Stephen Morris was part of something special for the Miami Hurricanes on Saturday, doing something better than the likes of Jim Kelly, Charlie Ward, Philip Rivers, Steve Fuller, Chris Weinke, Vinny Testaverde and Bernie Kosar while they were quarterbacks in the Atlantic Coast Conference or under center with the Miami Hurricanes. In a huge win for the Hurricanes against the North Carolina State Wolfpack, Morris set an ACC passing record by throwing for 566 yards.

The previous mark was held by former Wake Forest Demon Deacons quarterback, Rusty LaRue, who threw for 545 yards back in 1995. That feat also took place against the Wolfpack.

Unfortunately, due to increasingly embarrassing crowds for the Hurricanes, not nearly as many people were on hand to witness Morris’ record breaking performance. Attendance is becoming pathetic for the once proud Hurricanes. The swagger is gone, and has seemingly been replaced by suspensions.

It now appears as if ‘The U’ stands for underwhelming, at least in terms of fan support.

But it stood for unbelievable when it comes to Morris’ performance on the field on Saturday. In a big conference win that helped Miami raise their record to 3-1 overall and 2-0 in ACC play, Morris completed 26 of 50 passes and tossed five touchdowns in the victory.

Morris broke the previous Hurricanes school record of 485 passing yards held by another former Heisman Trophy winning Miami quarterback, Gino Torretta.

Miami will take on the undefeated Notre Dame Fighting Irish next Saturday night at Soldier Field in Chicago in prime time.
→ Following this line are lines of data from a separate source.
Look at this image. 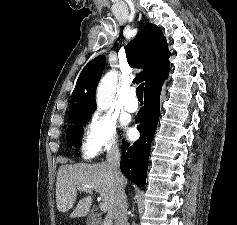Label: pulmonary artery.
<instances>
[{"mask_svg":"<svg viewBox=\"0 0 237 225\" xmlns=\"http://www.w3.org/2000/svg\"><path fill=\"white\" fill-rule=\"evenodd\" d=\"M124 109L130 113H134L138 110V101L134 89L128 91L124 102Z\"/></svg>","mask_w":237,"mask_h":225,"instance_id":"1","label":"pulmonary artery"}]
</instances>
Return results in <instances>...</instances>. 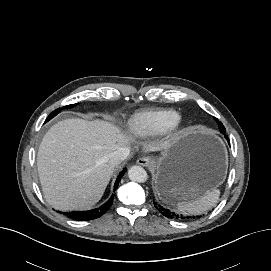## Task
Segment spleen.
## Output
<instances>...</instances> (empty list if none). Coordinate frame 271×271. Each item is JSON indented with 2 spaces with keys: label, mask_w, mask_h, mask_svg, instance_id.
Masks as SVG:
<instances>
[{
  "label": "spleen",
  "mask_w": 271,
  "mask_h": 271,
  "mask_svg": "<svg viewBox=\"0 0 271 271\" xmlns=\"http://www.w3.org/2000/svg\"><path fill=\"white\" fill-rule=\"evenodd\" d=\"M219 196L220 190L214 188L195 200L178 203V209L184 214H201L216 205L219 200Z\"/></svg>",
  "instance_id": "spleen-1"
}]
</instances>
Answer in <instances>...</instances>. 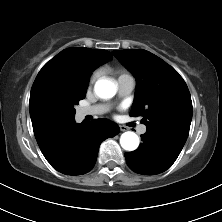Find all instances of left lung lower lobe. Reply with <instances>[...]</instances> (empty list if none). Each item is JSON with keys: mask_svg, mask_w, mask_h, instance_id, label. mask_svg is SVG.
I'll return each mask as SVG.
<instances>
[{"mask_svg": "<svg viewBox=\"0 0 222 222\" xmlns=\"http://www.w3.org/2000/svg\"><path fill=\"white\" fill-rule=\"evenodd\" d=\"M187 137V131L179 125L147 129L141 135L143 143L140 147L125 153L127 165L132 171L144 175L164 172L177 159Z\"/></svg>", "mask_w": 222, "mask_h": 222, "instance_id": "1", "label": "left lung lower lobe"}]
</instances>
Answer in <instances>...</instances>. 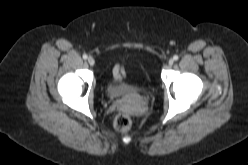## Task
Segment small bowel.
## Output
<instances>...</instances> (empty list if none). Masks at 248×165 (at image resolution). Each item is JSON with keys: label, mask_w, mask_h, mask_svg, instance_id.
<instances>
[{"label": "small bowel", "mask_w": 248, "mask_h": 165, "mask_svg": "<svg viewBox=\"0 0 248 165\" xmlns=\"http://www.w3.org/2000/svg\"><path fill=\"white\" fill-rule=\"evenodd\" d=\"M113 79L115 82H121L125 78V70L121 65H115L113 67Z\"/></svg>", "instance_id": "small-bowel-1"}]
</instances>
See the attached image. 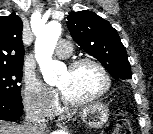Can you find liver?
I'll return each mask as SVG.
<instances>
[{
    "label": "liver",
    "mask_w": 153,
    "mask_h": 134,
    "mask_svg": "<svg viewBox=\"0 0 153 134\" xmlns=\"http://www.w3.org/2000/svg\"><path fill=\"white\" fill-rule=\"evenodd\" d=\"M73 114L74 112L67 116H72ZM25 132V125L0 120V134H26Z\"/></svg>",
    "instance_id": "obj_1"
}]
</instances>
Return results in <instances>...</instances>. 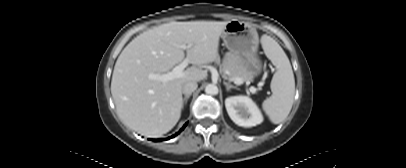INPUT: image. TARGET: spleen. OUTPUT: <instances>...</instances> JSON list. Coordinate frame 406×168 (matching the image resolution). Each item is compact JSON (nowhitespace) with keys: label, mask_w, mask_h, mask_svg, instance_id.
<instances>
[{"label":"spleen","mask_w":406,"mask_h":168,"mask_svg":"<svg viewBox=\"0 0 406 168\" xmlns=\"http://www.w3.org/2000/svg\"><path fill=\"white\" fill-rule=\"evenodd\" d=\"M262 46L277 69L270 84L272 95L264 100L262 108L272 123L279 124L292 109L295 95L294 74L287 55L274 39L264 35Z\"/></svg>","instance_id":"3e777b00"}]
</instances>
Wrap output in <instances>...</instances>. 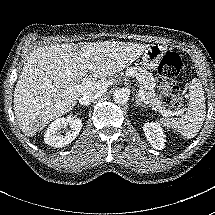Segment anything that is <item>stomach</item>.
<instances>
[{
  "mask_svg": "<svg viewBox=\"0 0 215 215\" xmlns=\"http://www.w3.org/2000/svg\"><path fill=\"white\" fill-rule=\"evenodd\" d=\"M166 54V47L159 44H151L142 54V64L146 68L154 70L159 66Z\"/></svg>",
  "mask_w": 215,
  "mask_h": 215,
  "instance_id": "0dacf381",
  "label": "stomach"
}]
</instances>
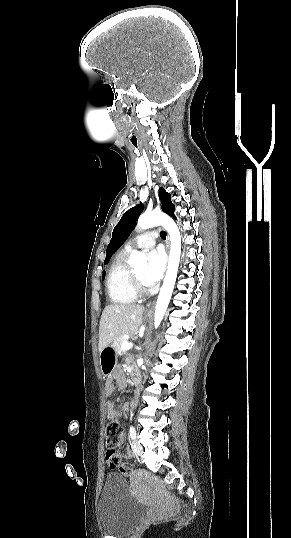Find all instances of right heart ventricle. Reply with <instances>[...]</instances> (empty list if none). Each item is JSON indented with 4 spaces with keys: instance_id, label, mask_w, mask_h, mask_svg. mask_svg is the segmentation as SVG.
<instances>
[{
    "instance_id": "right-heart-ventricle-1",
    "label": "right heart ventricle",
    "mask_w": 291,
    "mask_h": 538,
    "mask_svg": "<svg viewBox=\"0 0 291 538\" xmlns=\"http://www.w3.org/2000/svg\"><path fill=\"white\" fill-rule=\"evenodd\" d=\"M130 254L131 251L126 248L119 251L109 268L106 286L110 301L114 304H131L137 299L131 288V269L127 264Z\"/></svg>"
}]
</instances>
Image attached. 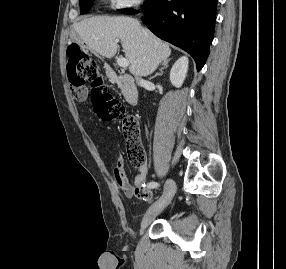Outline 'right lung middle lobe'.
Masks as SVG:
<instances>
[{
	"instance_id": "1",
	"label": "right lung middle lobe",
	"mask_w": 286,
	"mask_h": 269,
	"mask_svg": "<svg viewBox=\"0 0 286 269\" xmlns=\"http://www.w3.org/2000/svg\"><path fill=\"white\" fill-rule=\"evenodd\" d=\"M94 0H79L80 7H81V14H85L90 10V6L92 5ZM158 0H145L144 5L142 6L143 10L150 9L156 5ZM124 13H135L132 9H124L120 10Z\"/></svg>"
}]
</instances>
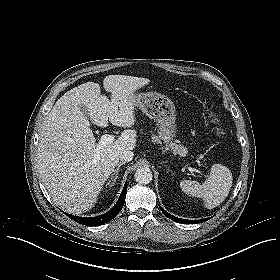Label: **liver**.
I'll return each mask as SVG.
<instances>
[{
  "label": "liver",
  "mask_w": 280,
  "mask_h": 280,
  "mask_svg": "<svg viewBox=\"0 0 280 280\" xmlns=\"http://www.w3.org/2000/svg\"><path fill=\"white\" fill-rule=\"evenodd\" d=\"M147 78L109 75L101 94L100 85L87 82L61 96L45 118L39 137L37 166L42 183L53 202L68 213L90 210L104 182L118 165L119 154L136 146V131L127 129L111 144L97 148L86 108L93 124L131 128L135 123L134 91L147 85Z\"/></svg>",
  "instance_id": "obj_1"
}]
</instances>
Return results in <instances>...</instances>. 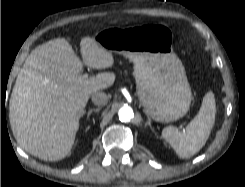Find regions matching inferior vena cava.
Listing matches in <instances>:
<instances>
[{
    "label": "inferior vena cava",
    "mask_w": 245,
    "mask_h": 187,
    "mask_svg": "<svg viewBox=\"0 0 245 187\" xmlns=\"http://www.w3.org/2000/svg\"><path fill=\"white\" fill-rule=\"evenodd\" d=\"M92 102L97 106H104L108 103V96L103 92L94 93L91 97Z\"/></svg>",
    "instance_id": "1"
}]
</instances>
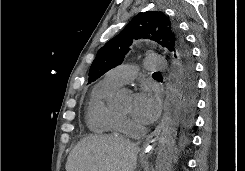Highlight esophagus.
<instances>
[{
  "label": "esophagus",
  "instance_id": "obj_1",
  "mask_svg": "<svg viewBox=\"0 0 245 171\" xmlns=\"http://www.w3.org/2000/svg\"><path fill=\"white\" fill-rule=\"evenodd\" d=\"M160 132H161V126L159 124L156 127V129L147 137L143 148V156L148 157L153 153Z\"/></svg>",
  "mask_w": 245,
  "mask_h": 171
}]
</instances>
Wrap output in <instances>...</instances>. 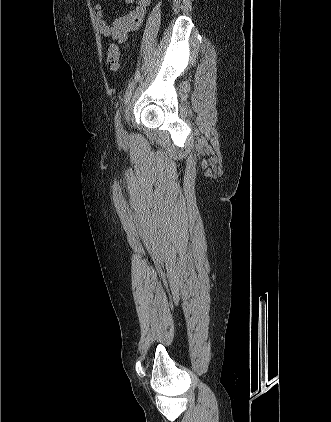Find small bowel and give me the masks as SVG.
<instances>
[{
  "instance_id": "1",
  "label": "small bowel",
  "mask_w": 331,
  "mask_h": 422,
  "mask_svg": "<svg viewBox=\"0 0 331 422\" xmlns=\"http://www.w3.org/2000/svg\"><path fill=\"white\" fill-rule=\"evenodd\" d=\"M125 2L133 5V9L112 23L106 22L102 5L100 3L94 5L98 30L119 43L125 42L131 32L141 25L151 0H125Z\"/></svg>"
}]
</instances>
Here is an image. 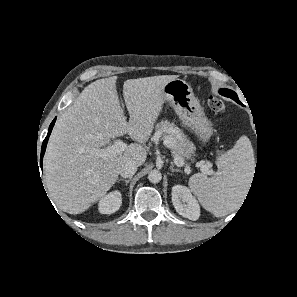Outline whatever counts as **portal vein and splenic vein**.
Wrapping results in <instances>:
<instances>
[{"instance_id":"obj_1","label":"portal vein and splenic vein","mask_w":297,"mask_h":297,"mask_svg":"<svg viewBox=\"0 0 297 297\" xmlns=\"http://www.w3.org/2000/svg\"><path fill=\"white\" fill-rule=\"evenodd\" d=\"M163 144L167 147L170 148L171 142L167 139L163 140ZM126 149V144L122 140H118L115 142L112 146H109L105 149H95L94 153L101 157L102 159H107L109 157H112L117 154H121L125 151ZM175 162L177 164H180L183 166L185 164V161L182 157H176ZM197 166L201 168L202 172L206 174H210L212 171L210 170L211 164L210 163H197ZM185 172L189 174L191 172L190 166L186 165Z\"/></svg>"}]
</instances>
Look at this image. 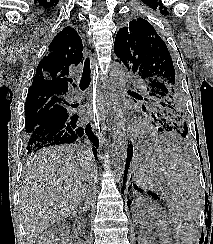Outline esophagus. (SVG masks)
Listing matches in <instances>:
<instances>
[{"label":"esophagus","mask_w":213,"mask_h":244,"mask_svg":"<svg viewBox=\"0 0 213 244\" xmlns=\"http://www.w3.org/2000/svg\"><path fill=\"white\" fill-rule=\"evenodd\" d=\"M89 52L91 54L92 59V68L94 69V77L96 76V84L98 86L97 89V102L99 104V121L104 122L105 120L109 122V124L114 127L115 126V118L117 116L116 111L112 105L113 99L112 98H105L103 93L100 90L101 81L99 79L98 67L96 63V54L93 51V46L90 45Z\"/></svg>","instance_id":"obj_1"}]
</instances>
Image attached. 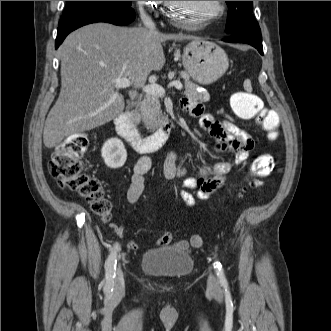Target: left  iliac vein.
<instances>
[{
    "mask_svg": "<svg viewBox=\"0 0 331 331\" xmlns=\"http://www.w3.org/2000/svg\"><path fill=\"white\" fill-rule=\"evenodd\" d=\"M208 288L211 291H216L217 288H218L217 282H216L215 278L212 275H210L209 278H208Z\"/></svg>",
    "mask_w": 331,
    "mask_h": 331,
    "instance_id": "obj_1",
    "label": "left iliac vein"
}]
</instances>
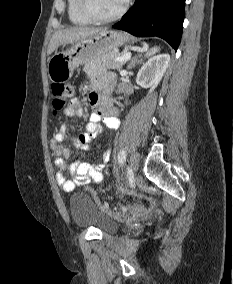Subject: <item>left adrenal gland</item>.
<instances>
[{
  "label": "left adrenal gland",
  "instance_id": "a2214340",
  "mask_svg": "<svg viewBox=\"0 0 233 284\" xmlns=\"http://www.w3.org/2000/svg\"><path fill=\"white\" fill-rule=\"evenodd\" d=\"M147 55H148V53H147ZM141 61H142L141 55H139L138 57L135 56V57H133V58L131 59V61H130V63L128 64L127 68H128V69H132L133 67H135V64H136V63H139V62H141Z\"/></svg>",
  "mask_w": 233,
  "mask_h": 284
}]
</instances>
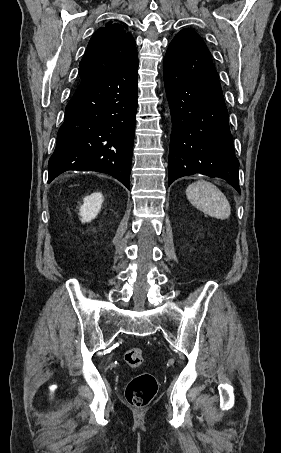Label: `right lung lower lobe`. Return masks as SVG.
Instances as JSON below:
<instances>
[{
	"label": "right lung lower lobe",
	"mask_w": 281,
	"mask_h": 453,
	"mask_svg": "<svg viewBox=\"0 0 281 453\" xmlns=\"http://www.w3.org/2000/svg\"><path fill=\"white\" fill-rule=\"evenodd\" d=\"M137 76L136 53L114 72L80 82L49 159L48 183L67 170L96 171L130 189Z\"/></svg>",
	"instance_id": "obj_1"
}]
</instances>
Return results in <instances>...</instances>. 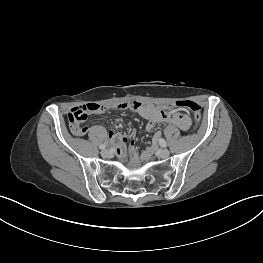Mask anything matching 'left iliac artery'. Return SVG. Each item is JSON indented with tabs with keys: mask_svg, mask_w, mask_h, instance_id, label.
I'll use <instances>...</instances> for the list:
<instances>
[{
	"mask_svg": "<svg viewBox=\"0 0 263 263\" xmlns=\"http://www.w3.org/2000/svg\"><path fill=\"white\" fill-rule=\"evenodd\" d=\"M159 145H160L161 147H166V146H167V143H166V141H165L164 139H160V140H159Z\"/></svg>",
	"mask_w": 263,
	"mask_h": 263,
	"instance_id": "1",
	"label": "left iliac artery"
}]
</instances>
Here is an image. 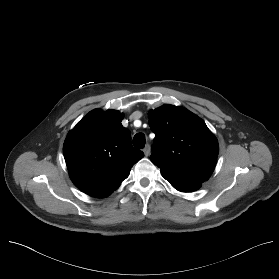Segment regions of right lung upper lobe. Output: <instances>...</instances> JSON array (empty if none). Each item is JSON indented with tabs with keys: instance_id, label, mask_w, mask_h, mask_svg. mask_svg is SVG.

Attendance for that game will not be an issue, as it is a road sell out in what is being deemed as the “Shamrock Series.” But the attendance in Coral Gables is downright shameful.

Hurricanes head coach Al Golden says that one thing and one thing only will turn the poor numbers around.


“We’ve got to get back to being the type of team that Floridians and the Miami faithful are accustomed to,” Golden said. “Once we do that, the rest will take care of itself. We have a great stadium. They’ve played the World Series there. They’ve played Super Bowls there. They’ve played national championships there. The stadium is not the problem. We’ve got to take care of our business. We can’t make any excuses.

“The fans will come out… . The way you make (games) meaningful is you win, right?”

Beating Notre Dame next Saturday night could go a long way in helping increase attendance in Miami. That being said, it will be no easy task. The Irish were the No. 10 ranked team in the country entering a bye week this weekend.